Let $X_1,X_2,\cdots$ be random variables. Given that $\limsup X_n$ and $\liminf X_n$ are both constant a.s., can we obtain
$$ X_n \xrightarrow{\text{ Prob. }} X \implies X_n \xrightarrow{\text{ a.s. }} X \ ? $$
This question was inspired by LLN, for if $\xi_1,\xi_2,\cdots$ are i.i.d. then $\limsup \frac{\xi_1 +\cdots+ \xi_n}{n}$ and $\liminf \frac{\xi_1 +\cdots+ \xi_n}{n}$ are tail random variables and thus are constant a.s..
Here is a simple counterexample. Let $(\Omega, \mathcal{F}, \mathbb{P})$ be our probability space where $\Omega = [0,1]$, $\mathcal{F}$ is the Borel $\sigma$-algebra of $[0,1]$ and $\mathbb{P}$ is the Lebesgue measure on $[0,1]$. For $k\in \mathbb{N}$ and $i=1,2,...,2^k$ consider the (dyadic) interval $$ \Delta_k^i:= \left[ \frac{i-1}{2^k} , \frac{i}{2^k} \right], $$ and let $X_k^i$ be the indicator function of $\Delta_k^i$. Now enumerate the sequence $\{\{2^k + i\}_{i=1}^{2^k}\}_{k=1}^{\infty}$ by $n=1,2,...$ and with this enumeration let $X_n$ be the $X_k^i$, our sequence of random variables.

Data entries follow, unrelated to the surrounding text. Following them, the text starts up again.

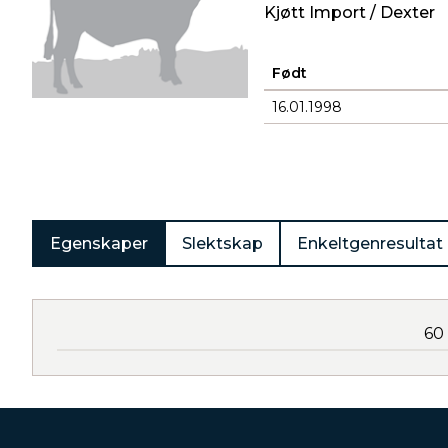
Kjøtt Import / Dexter
Født
16.01.1998
Produkter
Egenskaper
Slektskap
Enkeltgenresultat
60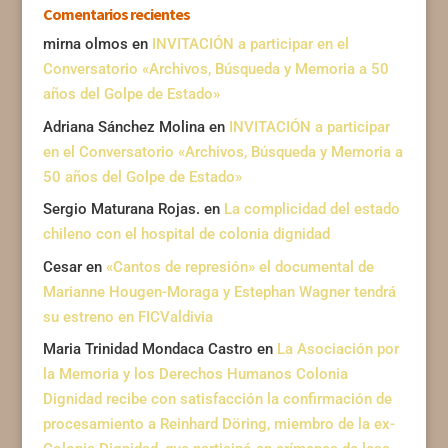
Comentarios recientes
mirna olmos
en
INVITACIÓN a participar en el
Conversatorio «Archivos, Búsqueda y Memoria a 50
años del Golpe de Estado»
Adriana Sánchez Molina
en
INVITACIÓN a participar
en el Conversatorio «Archivos, Búsqueda y Memoria a
50 años del Golpe de Estado»
Sergio Maturana Rojas.
en
La complicidad del estado
chileno con el hospital de colonia dignidad
Cesar
en
«Cantos de represión» el documental de
Marianne Hougen-Moraga y Estephan Wagner tendrá
su estreno en FICValdivia
Maria Trinidad Mondaca Castro
en
La Asociación por
la Memoria y los Derechos Humanos Colonia
Dignidad recibe con satisfacción la confirmación de
procesamiento a Reinhard Döring, miembro de la ex-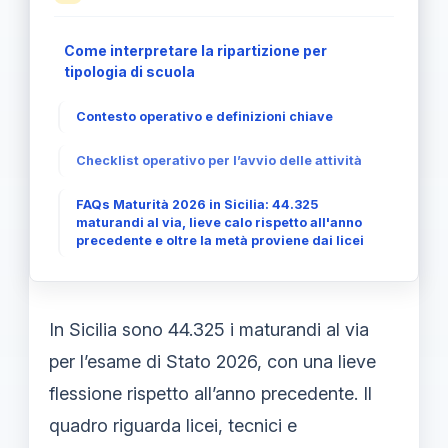
Come interpretare la ripartizione per
tipologia di scuola
Contesto operativo e definizioni chiave
Checklist operativo per l’avvio delle attività
FAQs Maturità 2026 in Sicilia: 44.325
maturandi al via, lieve calo rispetto all'anno
precedente e oltre la metà proviene dai licei
In Sicilia sono 44.325 i maturandi al via
per l’esame di Stato 2026, con una lieve
flessione rispetto all’anno precedente. Il
quadro riguarda licei, tecnici e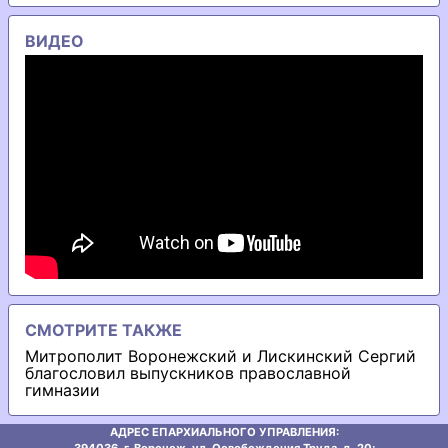
ВИДЕО
СМОТРИТЕ ТАКЖЕ
Митрополит Воронежский и Лискинский Сергий
благословил выпускников православной
гимназии
АДРЕС ЕПАРХИАЛЬНОГО УПРАВЛЕНИЯ:
394036, г. Воронеж, ул. Освобождения Труда, д. 20;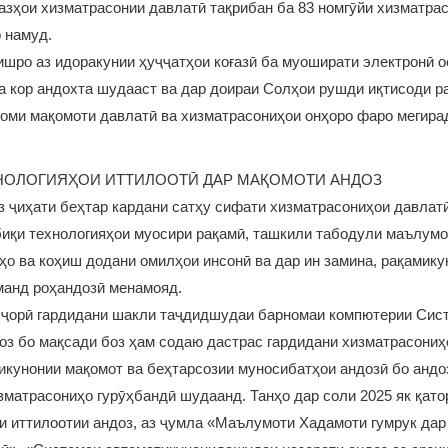
азҳои хизматрасонии давлатӣ тақрибан ба 83 номгӯйи хизматра
 намуд.
шро аз идоракунии ҳуҷҷатҳои коғазӣ ба муоширати электронӣ о
а кор андохта шудааст ва дар доираи Солҳои рушди иқтисоди р
оми мақомоти давлатӣ ва хизматрасониҳои онҳоро фаро мегира
НОЛОГИЯҲОИ ИТТИЛООТӢ ДАР МАҚОМОТИ АНДОЗ
 ҷиҳати беҳтар кардани сатҳу сифати хизматрасониҳои давлат
биқи технологияҳои муосири рақамӣ, ташкили табодули маълумо
ҳо ва коҳиш додани омилҳои инсонӣ ва дар ин замина, рақамику
манд роҳандозӣ менамояд.
 ҷорӣ гардидани шакли таҷдидшудаи барномаи компютерии Сис
оз бо мақсади боз ҳам содаю дастрас гардидани хизматрасониҳ
икунонии мақомот ва беҳтарсозии муносибатҳои андозӣ бо анд
матрасониҳо гурӯҳбандӣ шудаанд. Танҳо дар соли 2025 як қат
и иттилоотии андоз, аз ҷумла «Маълумоти Хадамоти гумрук дар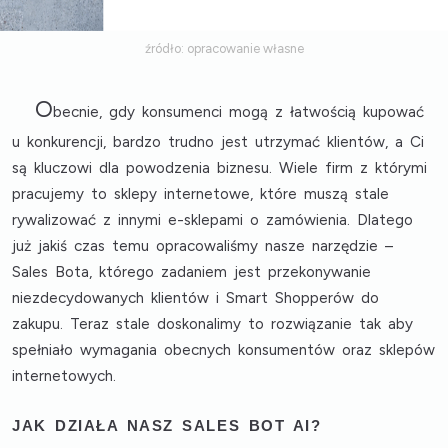
źródło: opracowanie własne
O
becnie, gdy konsumenci mogą z łatwością kupować
u konkurencji, bardzo trudno jest utrzymać klientów, a Ci
są kluczowi dla powodzenia biznesu. Wiele firm z którymi
pracujemy to sklepy internetowe, które muszą stale
rywalizować z innymi e-sklepami o zamówienia. Dlatego
już jakiś czas temu opracowaliśmy nasze narzędzie –
Sales Bota, którego zadaniem jest przekonywanie
niezdecydowanych klientów i Smart Shopperów do
zakupu. Teraz stale doskonalimy to rozwiązanie tak aby
spełniało wymagania obecnych konsumentów oraz sklepów
internetowych.
JAK DZIAŁA NASZ SALES BOT AI?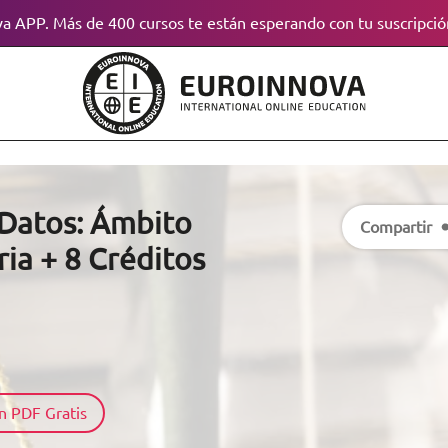
a APP. Más de 400 cursos te están esperando con tu suscripció
 Datos: Ámbito
Compartir
ria + 8 Créditos
n PDF Gratis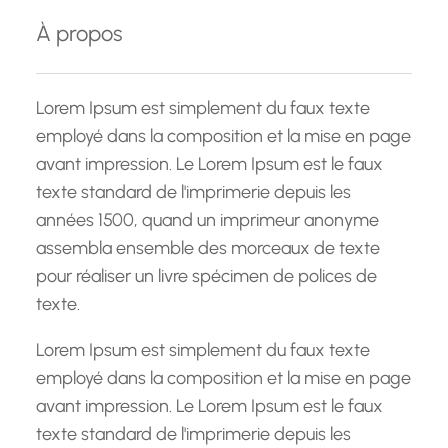
e
À propos
r
c
h
Lorem Ipsum est simplement du faux texte
e
employé dans la composition et la mise en page
avant impression. Le Lorem Ipsum est le faux
texte standard de l'imprimerie depuis les
années 1500, quand un imprimeur anonyme
assembla ensemble des morceaux de texte
pour réaliser un livre spécimen de polices de
texte.
Lorem Ipsum est simplement du faux texte
employé dans la composition et la mise en page
avant impression. Le Lorem Ipsum est le faux
texte standard de l'imprimerie depuis les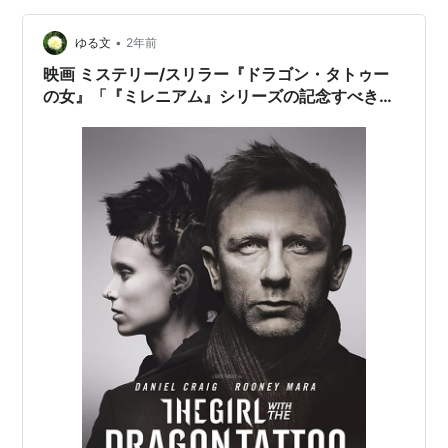
and torture, strong sexuality, graphic nudity, and
language.
•
ゆる文
2年前
映画 ミステリー/スリラー『ドラゴン・タトゥー
の女』「『ミレニアム』シリーズの記念すべき第
一作目」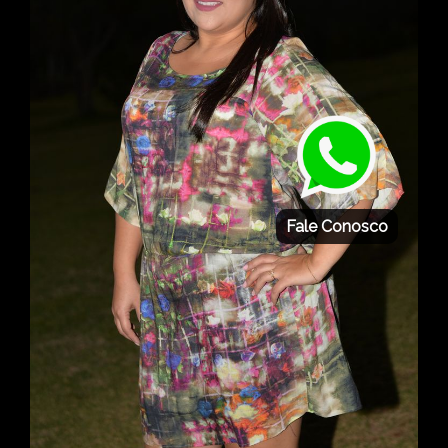
Fale Conosco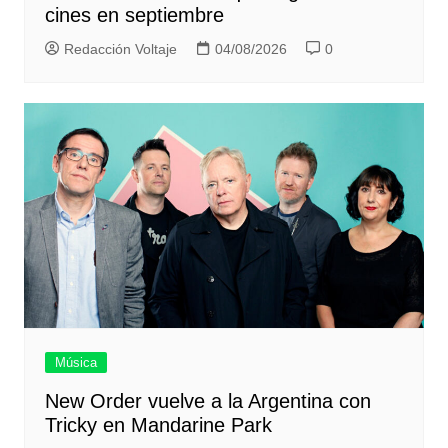
cines en septiembre
Redacción Voltaje
04/08/2026
0
Música
New Order vuelve a la Argentina con
Tricky en Mandarine Park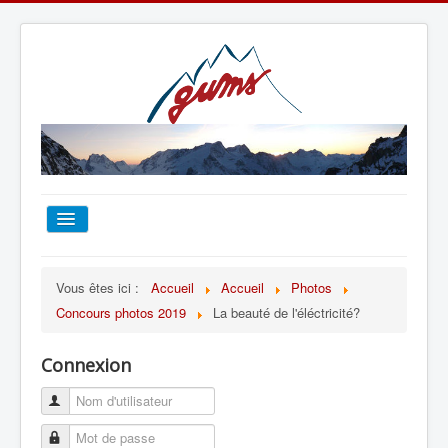
ACCUEIL
Vous êtes ici :
Accueil
Accueil
Photos
Concours photos 2019
La beauté de l'éléctricité?
TOUT SUR LE GUMS
Connexion
ESCALADE
ALPINISME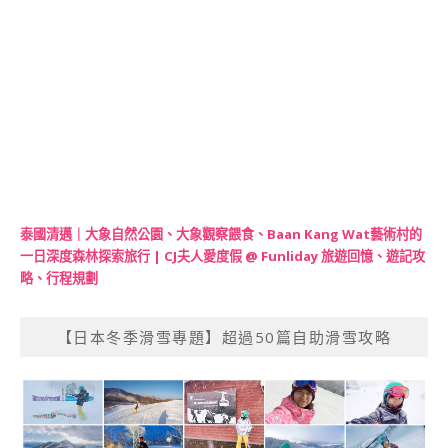
泰國清邁｜大象自然公園、大象觀察餵食、Baan Kang Wat藝術村的
一日深度森林探索旅行 | CJ夫人愛度假 @ Funliday 旅遊回憶、遊記攻
略、行程規劃
【日本冬季滑雪專題】超過50篇自助滑雪攻略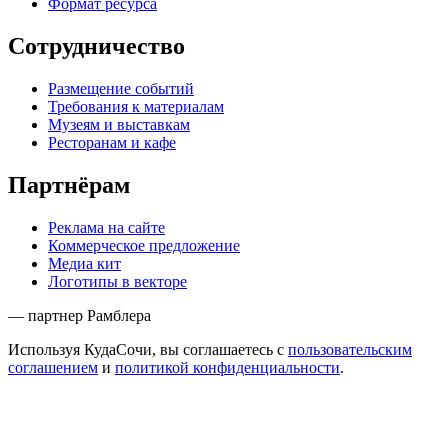
Формат ресурса
Сотрудничество
Размещение событий
Требования к материалам
Музеям и выставкам
Ресторанам и кафе
Партнёрам
Реклама на сайте
Коммерческое предложение
Медиа кит
Логотипы в векторе
— партнер Рамблера
Используя КудаСочи, вы соглашаетесь с
пользовательским
соглашением
и
политикой конфиденциальности
.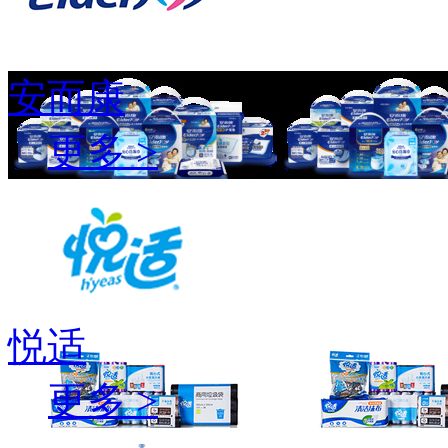
安而康
更多 >
悦适
更多 >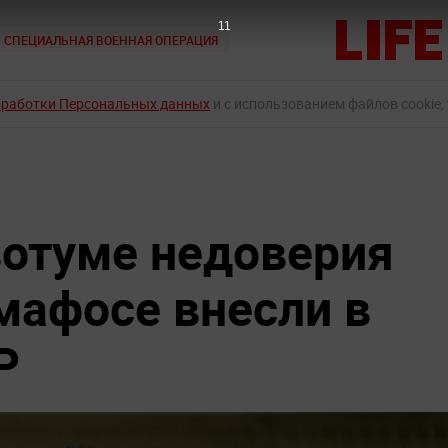
10
СПЕЦИАЛЬНАЯ ВОЕННАЯ ОПЕРАЦИЯ
бработки Персональных данных
и с использованием файлов cookie,
отуме недоверия
мафосе внесли в
Р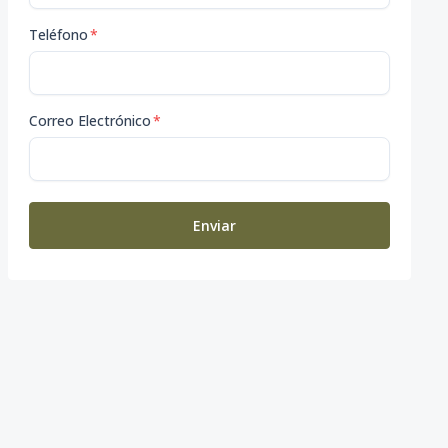
Teléfono
*
Correo Electrónico
*
Enviar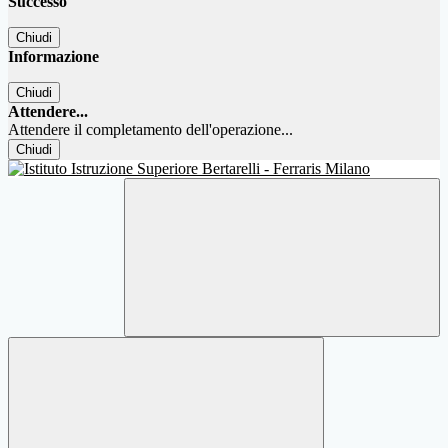
Successo
Chiudi
Informazione
Chiudi
Attendere...
Attendere il completamento dell'operazione...
Chiudi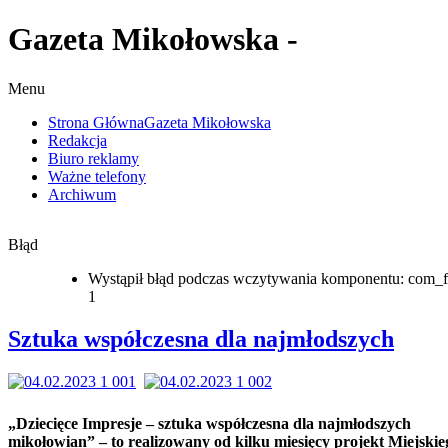
Gazeta Mikołowska -
Menu
Strona Główna
Gazeta Mikołowska
Redakcja
Biuro reklamy
Ważne telefony
Archiwum
Błąd
Wystąpił błąd podczas wczytywania komponentu: com_f
1
Sztuka współczesna dla najmłodszych
„Dziecięce Impresje – sztuka współczesna dla najmłodszych
mikołowian” – to realizowany od kilku miesięcy projekt Miejskie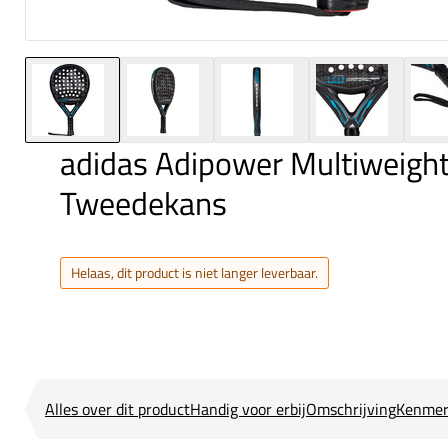
adidas Adipower Multiweight
Tweedekans
Helaas, dit product is niet langer leverbaar.
Alles over dit product
Handig voor erbij
Omschrijving
Kenmer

It is easy to see that $$ \tag{1} \limsup X_n = 1 \ \ \text{ a.s. and } \ \ \liminf X_n = 0 \ \ \text{ a.s. on } \ \ [0,1]. $$ Also, since $$\mathbb{P}(X_n = 1) = \mathbb{P}(X_k^i = 1) = 2^{-k} \to 0 $$ it follows that $X_n $ converges to $0$ in probability. However $(1)$ shows that $X_n$ does not converge a.s.